In his keynote presentation of the Viv software on Monday, he revealed in detail and with a great number of example demos, how his company is planning to change the way we interact with our digital assistants.
He gave what I would consider a very palatable explanation of both the company’s intent with the software and how it works. In fact, “intent” – the word itself – was a large part of the theme throughout his discussion as he described the scientific breakthrough he believes his company has made in understanding human language.
Kittlaus described a software system Viv is built around which is dynamic. It uses Nuance’s voice recognition to determine what is being said and then derives from that string of words what the user is trying to achieve. This, as he calls it, is the “intent.” Once the intent of the input is determined by the Viv software, it can analyze a network of proposed solutions and “write its own program” in less than a 10 millisecond time frame to execute appropriate results for the end user. In other words, his product is aiming to understand what the user is saying. His product is aiming to understand the actual intent of a user when asking for something rather than just playing a limited game of match-up.
Dag pointed out that this is critical to making a better digital assistant because current technology in use is based off a system of program management. Current A.I. assistants (like Siri and Google Now) reach results by way of hard-coded proposed inputs that are matched to their appropriate outcomes, also limited in scope and also hard-coded. This makes them inherently limited in proposed solutions they can provide to the end user. He went on to explain that making Viv dynamic and setting up a constantly growing network of API’s and partnerships means that his software will be able to achieve a scale that we have never seen before. He explained that growing partnerships and inviting developers to provide unique solutions will make the Viv system smarter and allow for all kinds of interactions moving forward that we haven’t even thought of yet.
The end goal, as he stated in a follow-up Tech Crunch interview, is to achieve platform ubiquity. Kittlaus clearly expressed that Viv is a solution that he would like to see through and though his company has already been approached about potential acquisitions, he held firm that he will not consider any option that doesn’t suit that planned goal for ubiquity.
His presentation seemed about as well-received as anyone could ask for given the positive write-ups in the tech-sphere’s postings shortly following his presentation. And rightfully so in my opinion.
Kittlaus started with what most of us would expect, a simple question asking what the weather at home was like. Results populated quickly from an integration with Weather Underground that Viv was able to pair up with, presumably through a combination of that partnership and known geolocation info regarding where home is. This however, was just the start. To show off the breakthrough in intelligence prowess, he threw increasingly complex demands at Viv.

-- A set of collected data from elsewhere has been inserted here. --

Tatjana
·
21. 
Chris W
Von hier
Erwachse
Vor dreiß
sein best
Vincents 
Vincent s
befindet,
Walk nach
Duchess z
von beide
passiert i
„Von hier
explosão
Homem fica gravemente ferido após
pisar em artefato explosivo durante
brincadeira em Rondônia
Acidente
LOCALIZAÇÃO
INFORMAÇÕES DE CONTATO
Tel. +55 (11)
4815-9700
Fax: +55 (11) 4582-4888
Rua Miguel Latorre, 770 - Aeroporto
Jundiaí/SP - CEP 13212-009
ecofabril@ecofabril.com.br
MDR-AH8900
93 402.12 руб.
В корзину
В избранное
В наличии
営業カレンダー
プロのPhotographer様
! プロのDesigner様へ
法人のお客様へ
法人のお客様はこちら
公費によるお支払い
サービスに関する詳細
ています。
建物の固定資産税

In one example, he ordered flowers for mom on her birthday and in just a couple of taps they were ordered and set for delivery. In another, he requested a ride for 6 people from his office to Madison Square Garden. Watching the results come back for an Uber XL with awareness of both locations was an achievement in itself by today’s standards.

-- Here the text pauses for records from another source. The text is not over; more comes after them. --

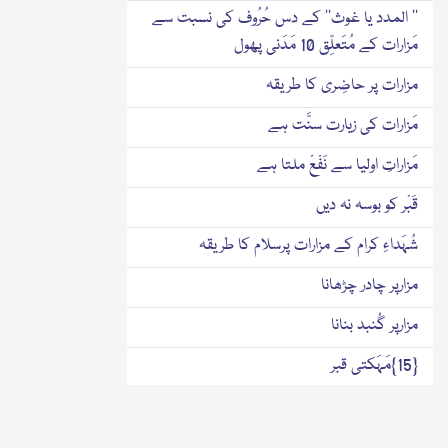
’’ المدد یا غوث‘‘ کے دس حُرُوف کی نسبت سے
مَزارات کے مُتَعلِّق 10 مَدَنی پھول
مزارات پر حاضِری کا طریقہ
مَزارات کی زیارت سنَّت ہے
مَزاراتِ اولیا سے نَفْعْ ملتا ہے
قَبْر کو بوسہ نہ دیں
شُہَداءِ کرام کے مزارات پرسلام کا طریقہ
مزارپر چادر چڑھانا
مزارپر گُنبد بنانا
{15}مَہَکتی قبر
{14}قَبْر میں قراٰن پڑھنے والا نوجوان
قَبْر کا طواف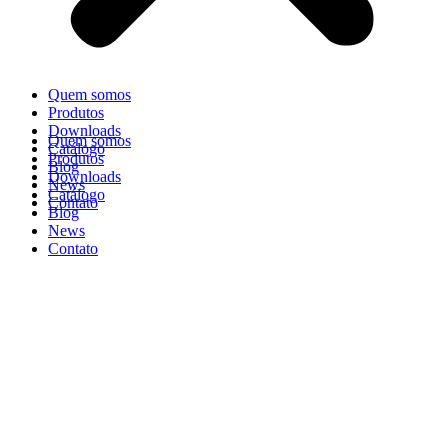
Quem somos
Produtos
Downloads
Quem somos
Catálogo
Produtos
Blog
Downloads
News
Catálogo
Contato
Blog
News
Contato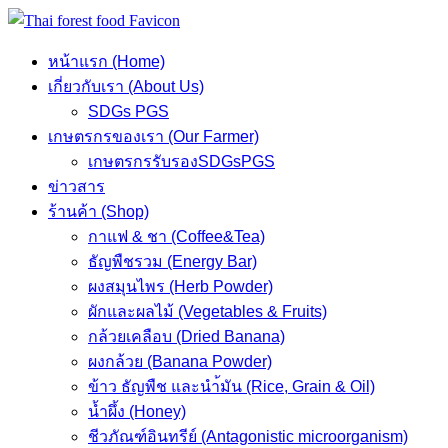
Skip
to
หน้าแรก (Home)
content
เกี่ยวกับเรา (About Us)
SDGs PGS
เกษตรกรของเรา (Our Farmer)
เกษตรกรรับรองSDGsPGS
ข่าวสาร
ร้านค้า (Shop)
กาแฟ & ชา (Coffee&Tea)
ธัญพืชรวม (Energy Bar)
ผงสมุนไพร (Herb Powder)
ผักและผลไม้ (Vegetables & Fruits)
กล้วยเคลือบ (Dried Banana)
ผงกล้วย (Banana Powder)
ข้าว ธัญพืช และนำ้มัน (Rice, Grain & Oil)
น้ำผึ้ง (Honey)
ชีวภัณฑ์อินทรีย์ (Antagonistic microorganism)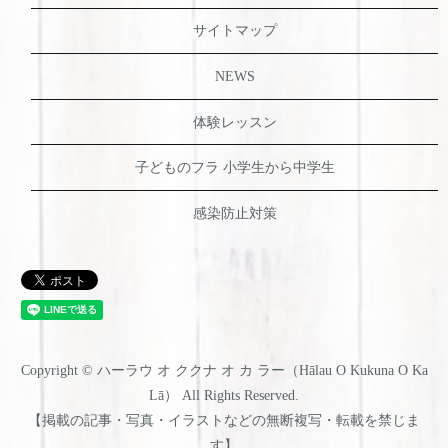
サイトマップ
NEWS
体験レッスン
子どものフラ 小学生から中学生
感染防止対策
Copyright © ハーラウ オ ククナ オ カ ラー（Hālau O Kukuna O Ka
Lā） All Rights Reserved.
【掲載の記事・写真・イラストなどの無断複写・転載を禁じま
す】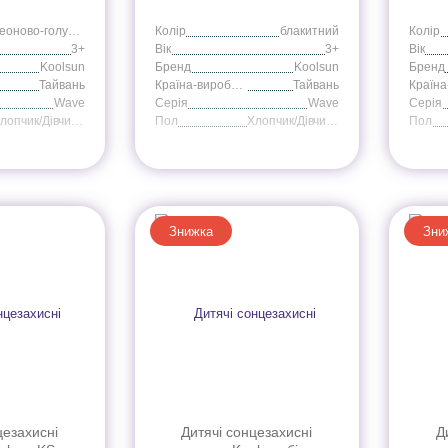
неоново-голубой
Колір
блакитний
Колір
3+
Вік
3+
Вік
Koolsun
Бренд
Koolsun
Бренд
Тайвань
Країна-виробник
Тайвань
Wave
Серія
Wave
Серія
Хлопчик/Дівчинка
Пол
Хлопчик/Дівчинка
Пол
Знижка
Зни
цезахисні
Дитячі сонцезахисні
Д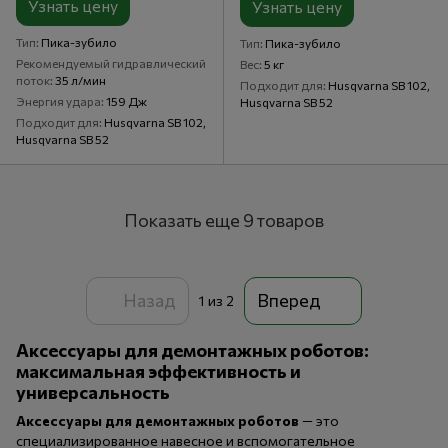
Узнать цену
Узнать цену
Тип
Пика-зубило
Тип
Пика-зубило
Рекомендуемый гидравлический
Вес
5 кг
поток
35 л/мин
Подходит для
Husqvarna SB 102,
Энергия удара
159 Дж
Husqvarna SB 52
Подходит для
Husqvarna SB 102,
Husqvarna SB 52
Показать еще 9 товаров
Назад
Вперед
1
из 2
Аксессуары для демонтажных роботов:
максимальная эффективность и
универсальность
Аксессуары для демонтажных роботов
— это
специализированное навесное и вспомогательное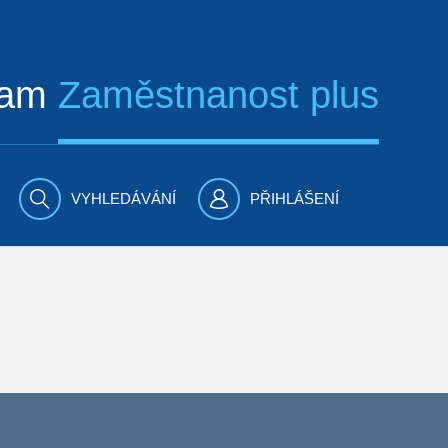
ram
Zaměstnanost plus
VYHLEDÁVÁNÍ
PŘIHLÁŠENÍ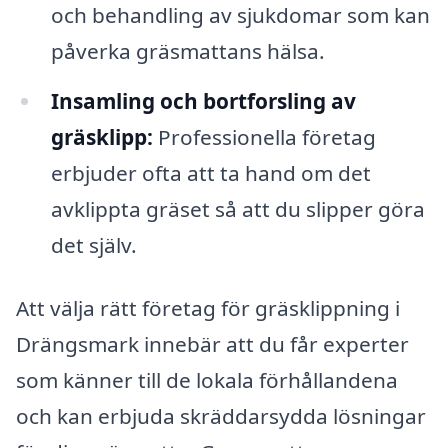
och behandling av sjukdomar som kan
påverka gräsmattans hälsa.
Insamling och bortforsling av
gräsklipp:
Professionella företag
erbjuder ofta att ta hand om det
avklippta gräset så att du slipper göra
det själv.
Att välja rätt företag för gräsklippning i
Drängsmark innebär att du får experter
som känner till de lokala förhållandena
och kan erbjuda skräddarsydda lösningar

In perhaps the most compelling (though not the most realistic) of examples, Kittlaus asked “will it be warmer than 70 degrees near the Golden Gate Bridge after 5 PM the day after tomorrow.” To which the software responded, “No, it won’t be that warm Wednesday after 5 PM.”
Impressive technology indeed. His product demonstrations wowed in their increased complexity and contextual awareness, making it clear that Viv is treating verbal data in a much different way than the widely deployed ‘identify and match’ A.I. that has become commonplace as of recent.
Viv is set for a wide release cross-platform on mobile devices by year end 2016. Kittlaus pointed out that it’s developer platform for Viv will release first with select partners and later to the mobile developer community at large.
I watched the extended announcement on TechCrunch including a follow-up Q&A and suggest you do the same if you find the future of mobile A.I. to be exciting. (Video below)
It makes sense that if A.I. in personal assistants is to reach critical mass, the architecture required to get it there will need to be built around understanding human intent. The approach Kittlaus is taking seems to have serious potential given the right partnerships and the scale that might come with a ubiquitous approach. The success of Viv without being tightly coupled to an OS could certainly present problems for the company moving forward, but those troubles remain to be seen. So far, I haven’t seen anything quite as compelling. Viv is by far the most intelligent assistant that I’ve ever seen demoed and its existence serves to re-ignite the dream of a bright future for A.I.